■ Aim of the task:
Below is a listing. Write out exactly its lines between the one holding "les poètes d’EDF nomment le" and the one holding "cadre de l’ouverture", inclusive.

■ Supplied material:

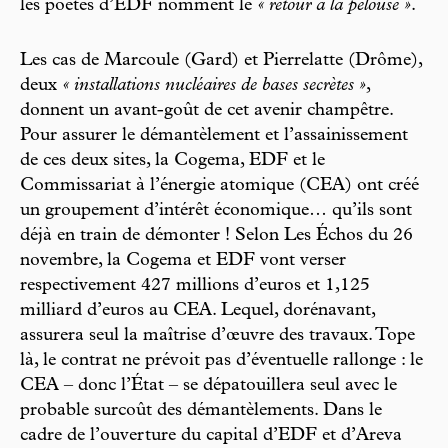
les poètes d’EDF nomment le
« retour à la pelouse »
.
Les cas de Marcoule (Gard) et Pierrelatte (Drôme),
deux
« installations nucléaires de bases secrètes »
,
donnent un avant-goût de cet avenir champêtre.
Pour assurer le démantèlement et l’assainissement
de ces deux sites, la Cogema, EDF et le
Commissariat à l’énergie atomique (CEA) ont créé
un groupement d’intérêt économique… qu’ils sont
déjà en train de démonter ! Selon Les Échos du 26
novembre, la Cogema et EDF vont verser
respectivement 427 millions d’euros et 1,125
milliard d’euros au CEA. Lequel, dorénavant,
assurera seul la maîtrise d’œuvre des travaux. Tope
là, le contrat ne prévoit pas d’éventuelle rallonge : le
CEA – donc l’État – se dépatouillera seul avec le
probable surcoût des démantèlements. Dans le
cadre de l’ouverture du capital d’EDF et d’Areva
* * *
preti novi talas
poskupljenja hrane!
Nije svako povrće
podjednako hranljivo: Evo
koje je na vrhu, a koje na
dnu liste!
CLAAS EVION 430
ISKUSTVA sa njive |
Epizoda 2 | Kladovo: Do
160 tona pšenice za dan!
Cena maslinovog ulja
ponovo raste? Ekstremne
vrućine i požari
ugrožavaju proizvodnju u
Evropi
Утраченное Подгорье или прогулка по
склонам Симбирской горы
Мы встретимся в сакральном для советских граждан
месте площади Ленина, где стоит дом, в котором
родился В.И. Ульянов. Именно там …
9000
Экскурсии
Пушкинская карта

■ Solution below:
les poètes d’EDF nomment le
« retour à la pelouse »
.
Les cas de Marcoule (Gard) et Pierrelatte (Drôme),
deux
« installations nucléaires de bases secrètes »
,
donnent un avant-goût de cet avenir champêtre.
Pour assurer le démantèlement et l’assainissement
de ces deux sites, la Cogema, EDF et le
Commissariat à l’énergie atomique (CEA) ont créé
un groupement d’intérêt économique… qu’ils sont
déjà en train de démonter ! Selon Les Échos du 26
novembre, la Cogema et EDF vont verser
respectivement 427 millions d’euros et 1,125
milliard d’euros au CEA. Lequel, dorénavant,
assurera seul la maîtrise d’œuvre des travaux. Tope
là, le contrat ne prévoit pas d’éventuelle rallonge : le
CEA – donc l’État – se dépatouillera seul avec le
probable surcoût des démantèlements. Dans le
cadre de l’ouverture du capital d’EDF et d’Areva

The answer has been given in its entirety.